**Exercise details**
Omitting the images, transcribe the records below exactly as they stand.

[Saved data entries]

:::

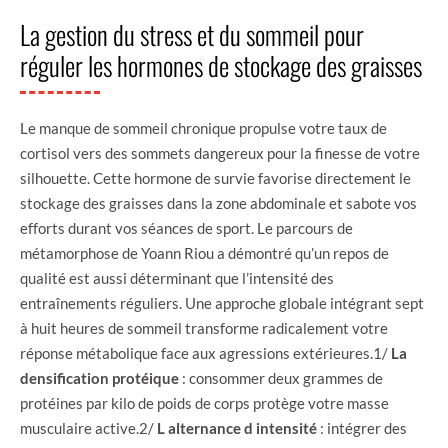
La gestion du stress et du sommeil pour
réguler les hormones de stockage des graisses
Le manque de sommeil chronique propulse votre taux de
cortisol vers des sommets dangereux pour la finesse de votre
silhouette. Cette hormone de survie favorise directement le
stockage des graisses dans la zone abdominale et sabote vos
efforts durant vos séances de sport. Le parcours de
métamorphose de Yoann Riou a démontré qu’un repos de
qualité est aussi déterminant que l’intensité des
entraînements réguliers. Une approche globale intégrant sept
à huit heures de sommeil transforme radicalement votre
réponse métabolique face aux agressions extérieures.1/
La
densification protéique
: consommer deux grammes de
protéines par kilo de poids de corps protège votre masse
musculaire active.2/
L alternance d intensité
: intégrer des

:::

**Answer**
La gestion du stress et du sommeil pour
réguler les hormones de stockage des graisses
Le manque de sommeil chronique propulse votre taux de
cortisol vers des sommets dangereux pour la finesse de votre
silhouette. Cette hormone de survie favorise directement le
stockage des graisses dans la zone abdominale et sabote vos
efforts durant vos séances de sport. Le parcours de
métamorphose de Yoann Riou a démontré qu’un repos de
qualité est aussi déterminant que l’intensité des
entraînements réguliers. Une approche globale intégrant sept
à huit heures de sommeil transforme radicalement votre
réponse métabolique face aux agressions extérieures.1/
La
densification protéique
: consommer deux grammes de
protéines par kilo de poids de corps protège votre masse
musculaire active.2/
L alternance d intensité
: intégrer des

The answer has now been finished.